===== Material for the task

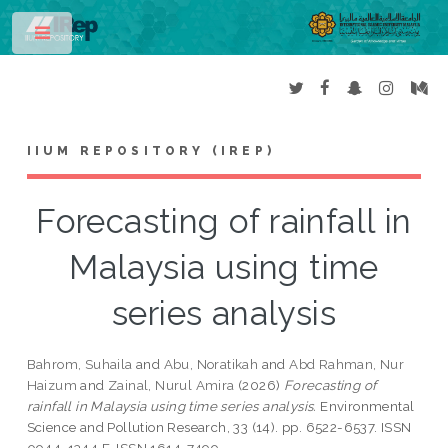
Toggle
IIUM REPOSITORY (IREP)
Forecasting of rainfall in
Malaysia using time
series analysis
Bahrom, Suhaila
and
Abu, Noratikah
and
Abd Rahman, Nur
Haizum
and
Zainal, Nurul Amira
(2026)
Forecasting of
rainfall in Malaysia using time series analysis.
Environmental
Science and Pollution Research, 33 (14). pp. 6522-6537. ISSN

==========

Your goal> The lines to copy run from the one containing "Bahrom, Suhaila" through the last line above. Copy them exactly and include nothing else.

Expected output>
Bahrom, Suhaila
and
Abu, Noratikah
and
Abd Rahman, Nur
Haizum
and
Zainal, Nurul Amira
(2026)
Forecasting of
rainfall in Malaysia using time series analysis.
Environmental
Science and Pollution Research, 33 (14). pp. 6522-6537. ISSN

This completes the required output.